Bei einer Wahlbeteiligung von 40,17 Prozent sagten 86 695 Personen (52,45 Prozent) Nein zur Verdichtung der S1 auf der Linie Stein-Laufenburg mit Kosten für den Kanton Aargau in Höhe von 61 Millionen Franken. Für den Bahnausbau waren 78 609 Personen. Auffallend ist, dass bei der Frage für oder gegen den Halbstundentakt der S1 auch im Fricktal Uneinigkeit herrschte. Mehrere Gemeinden, darunter etwa Sisseln (50,15%), Wittnau (60,97), Frick (53,28) und Gipf-Oberfrick (50,76) lehnten die Vorlage ab.

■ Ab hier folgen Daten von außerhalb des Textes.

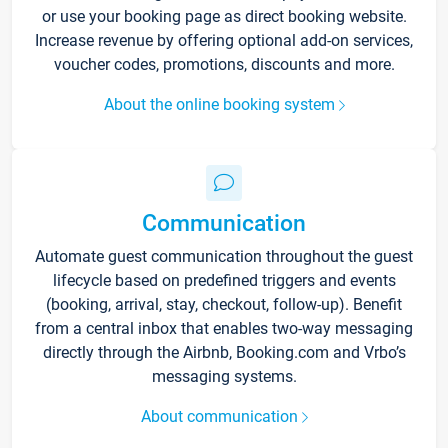
or use your booking page as direct booking website.
Increase revenue by offering optional add-on services,
voucher codes, promotions, discounts and more.
About the online booking system
Communication
Automate guest communication throughout the guest
lifecycle based on predefined triggers and events
(booking, arrival, stay, checkout, follow-up). Benefit
from a central inbox that enables two-way messaging
directly through the Airbnb, Booking.com and Vrbo’s
messaging systems.
About communication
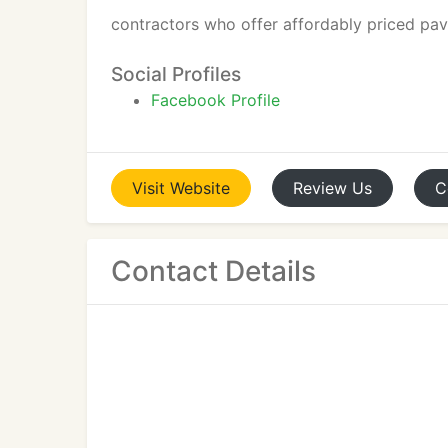
contractors who offer affordably priced pavi
Social Profiles
Facebook Profile
Visit
Website
Review
Us
C
Contact Details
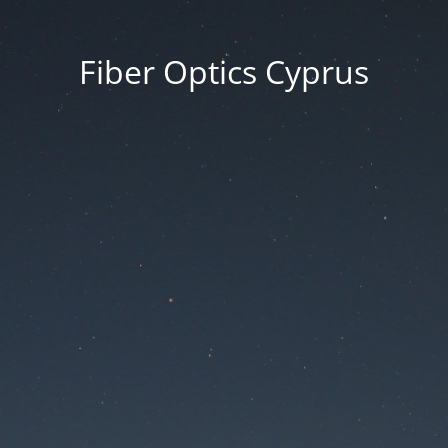
Fiber Optics Cyprus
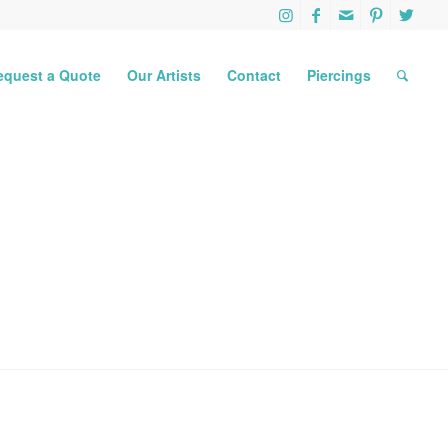
equest a Quote
Our Artists
Contact
Piercings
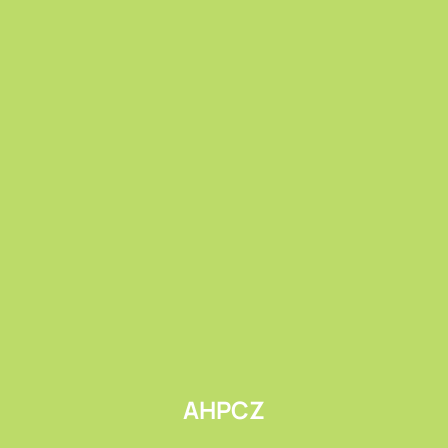
Submit
AHPCZ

Persönliche Betroffenheit fehlt
Die fehlende Einigkeit im Fricktal überraschte auch SP-Grossrätin Colette Basler vom Pro-Komitee. «Auf den ersten Blick zeigt das Resultat, dass die persönliche Betroffenheit bei vielen Leuten fehlt.» Was sie besonders erstaunt, ist die Ablehnung aus Sisseln, einer der vier Sisslerfeld-Gemeinden. Gerade das Sisslerfeld mit seinem grossen Entwicklungspotenzial hinsichtlich Ansiedlung neuer Firmen und damit neuen Arbeitsplätzen ist heute schon vom Individualverkehr stark betroffen.

Rund zwei Drittel der Fricktaler Gemeinden befürworteten den Halbstundentakt. Anders das Bild im grossen Rest des Kantons. Hier sprach sich eine grosse Mehrheit der Gemeinden dagegen aus. «Wir haben es ennet dem Hoger nicht geschafft», ist sich Colette Basler bewusst. Sie betont trotzdem, dass das Komitee einem Auftrag der Fricktaler Gemeinden hinsichtlich der Verkehrsproblematik nachgekommen sei.

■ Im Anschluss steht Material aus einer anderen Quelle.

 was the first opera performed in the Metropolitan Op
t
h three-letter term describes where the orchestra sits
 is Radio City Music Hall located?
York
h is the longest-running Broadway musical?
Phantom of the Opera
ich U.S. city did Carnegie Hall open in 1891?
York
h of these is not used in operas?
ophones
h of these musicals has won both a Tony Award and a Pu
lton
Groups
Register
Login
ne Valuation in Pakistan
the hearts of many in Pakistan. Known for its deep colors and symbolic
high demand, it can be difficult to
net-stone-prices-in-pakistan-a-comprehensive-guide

Eine Gesamtverkehrs-Betrachtung und entsprechende Lösungsansätze stehen auch für Gertrud Häseli im Vordergrund. Für sie muss bei einem Bahnausbau auch das Süddeutsche Bahnnetz einbezogen werden.


Verpasste Chance

Das Komitee «Ja zum Halbstundentakt Stein-Laufenburg» ist enttäuscht über das Ergebnis der Abstimmung zum Bahnverdichtungsangebot, heisst es in der Medienmitteilung. Das Fricktal ist die Region mit dem grössten Wachstumspotenzial im Kanton Aargau. Im Sisslerfeld sollen namhafte Firmen angesiedelt und tausende neuer Arbeitsplätze geschaffen werden. «Von dieser prosperierenden Wirtschaft wird der ganze Kanton profitieren. Wir bedauern, dass wir dies einer Mehrheit der Bevölkerung nicht klar aufzeigen konnten», meint Alfons Kaufmann, Fraktionspräsident die Mitte konsterniert. Der Regierungsrat fordert in seinem Entwicklungsleitbild einen attraktiven Wohn- und Wirtschaftsstandort. Bei jeder sich bietenden Gelegenheit betont er dies. «Beim Entscheid der Umsetzung hat er sich wohl nicht mehr daran erinnert, die Vorlage zur Ablehnung empfohlen und den Willen des Fricktals missachtet. Das hat uns nicht geholfen,» meint Désirée Stutz, Fraktionspräsidentin der SVP enttäuscht. Für das ganze Komitee ist das Abstimmungsergebnis eine verpasste Chance. «Hier hätte ein Zeichen für den öffentlichen Verkehr und für die Zukunft unserer Kinder gesetzt werden können», sagt Colette Basler, Co-Fraktionspräsidentin SP überzeugt. «Verstopfte Strassen sind nicht attraktiv und die Busvariante ist es auch nicht.» Das Fricktal wird nun auf den Bund warten müssen. Dieser entscheidet 2045, ob ein Halbstundentakt zwischen Stein und Laufenburg etabliert werden soll. Bis dahin stehen Autos und Bus weiter im Stau und Verspätungen werden an der Tagesordnung sein. Schade, dass diese Nachricht nicht über das Fricktal hinaus hatte transportiert werden können. (mgt)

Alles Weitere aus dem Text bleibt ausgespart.